En entrevue téléphonique avec La Scena Musicale depuis Amsterdam, où il prenait part aux répétitions d’Iphigénie en Tauride de Gluck, Jean-François Lapointe a dit se réjouir de ce retour dans sa patrie. Il rappelle que sa dernière apparition sur une scène lyrique d’ici remonte à mai 2004. Il personnifiait alors Lescaut dans Manon, de Jules Massenet, sous la direction de Yannick Nézet-Séguin.

Le chanteur est particulièrement heureux de son rôle dans un grand opéra russe inspiré du roman d’Alexandre Pouchkine. Il s’agit d’ailleurs de la réalisation d’un rêve qu’il avait évoqué dans une entrevue donnée à Opéra Magazine en 2007. Il affirmait alors que «si tout se déroulait selon ses vœux, il pourrait se lancer dans Eugène Onéguine avec sérénité». Ces vœux sont maintenant exaucés! Le rêve se transforme en un défi qu’il compte bien relever devant le public de la capitale nationale. Ce projet l’excite intellectuellement et son grand romantisme devrait bien le servir dans ce rôle qu’il prépare fébrilement depuis plusieurs mois déjà, a confié le baryton.

Il a à cœur de bien chanter dans cette langue si riche qu’est le russe. Il a d’ailleurs profité de son passage à Québec cet été pour travailler avec Tania Mogilevskaya, qui enseigne le russe à l’Université Laval. C’est avec elle qu’il avait aussi préparé le rôle du prince Eletzky pour La dame de pique à l’Opéra de Monte-Carlo en 2009.

Le défi sera d’autant plus grand qu’il sera entouré de deux interprètes pour qui cette langue n’a pas de secret. Avec un prénom prédestiné, la soprano géorgienne Tatiana Larina incarnera Tatiana, qui interprétera le magnifique air de la Scène de la lettre, au premier acte.
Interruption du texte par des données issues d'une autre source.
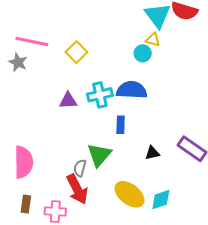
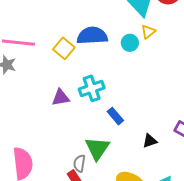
yellow triangle: (153, 40) -> (148, 32), moved, turned -49
blue semicircle: (132, 90) -> (92, 36), moved
blue rectangle: (121, 125) -> (115, 116), turned -36

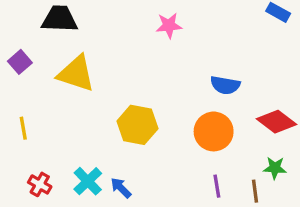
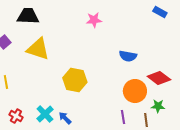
orange circle: (214, 131) -> (135, 91), moved

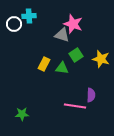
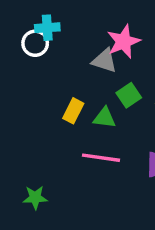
white circle: (14, 24) -> (35, 43), moved
pink star: (73, 24) -> (124, 42), turned 30
pink line: (75, 106) -> (101, 158), moved

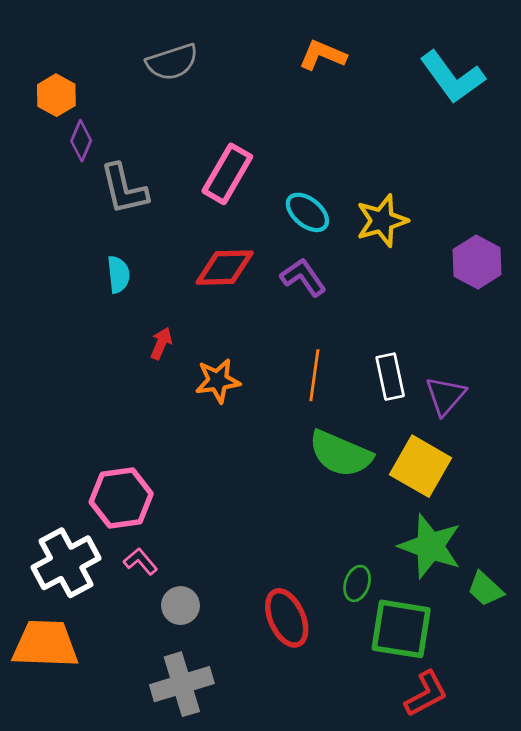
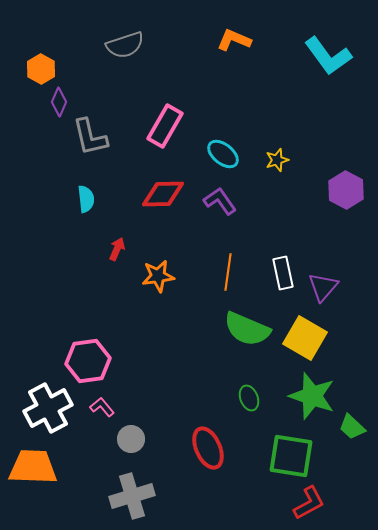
yellow star: (382, 221) -> (277, 160), size x0.6
green ellipse: (357, 583) -> (249, 398), moved, turned -40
Le ténor russe Dmitry Trunov chantera avec lui le magnifique duo au terme duquel les anciens amis, «pleins de haine comme des ennemis de toujours», se livreront le célèbre duel dont Onéguine sortira vainqueur. Quelques opéraphiles de Québec auront sans doute à l’esprit les prestations de Dimitri Hvorotosky, Renée Fleming et Ramon Vargas, qui tenaient les mêmes rôles lors de la projection dans le cadre de la série MET Live in HD, en février 2007. Les attentes seront ainsi fort élevées à l’endroit de Jean-François Lapointe et de l’ensemble de la distribution!

En ce qui concerne son rôle dans Falstaff, qu’il a déjà interprété au Théâtre des Champs-Élysées en 2010, il anticipe le plaisir de travailler avec le metteur en scène Jacques Leblanc.

Un chanteur occupé
De la saison 2010-2011, qui avait commencé au Gran Teatre del Liceu à Barcelone dans Carmen de Georges Bizet et qui s’est achevée au Théâtre de la Monnaie à Bruxelles dans Les Huguenots de Giacomo Meyerbeer, Jean-François Lapointe se dit fort satisfait. Il ne tarit pas d’éloges pour la production, en particulier pour la mise en scène, du grand opéra historique de Meyerbeer, dont il fut l’une des sept étoiles. Il garde également un beau souvenir de la production de Don Giovanni à l’Opéra de Marseille, dans laquelle il a tenu le rôle-titre. Il a particulièrement apprécié pouvoir chanter avec sa compatriote Marianne Fiset, qui jouait Donna Elvira.

Par ailleurs, son expérience au Deutsche Oper Berlin, où il a remplacé au pied levé le baryton Marcus Brück pour interpréter Chorèbe dans Les Troyens, d’Hector Berlioz, s’est avérée riche en enseignements et lui a permis de travailler sous la baguette du maestro Donald Runnicles.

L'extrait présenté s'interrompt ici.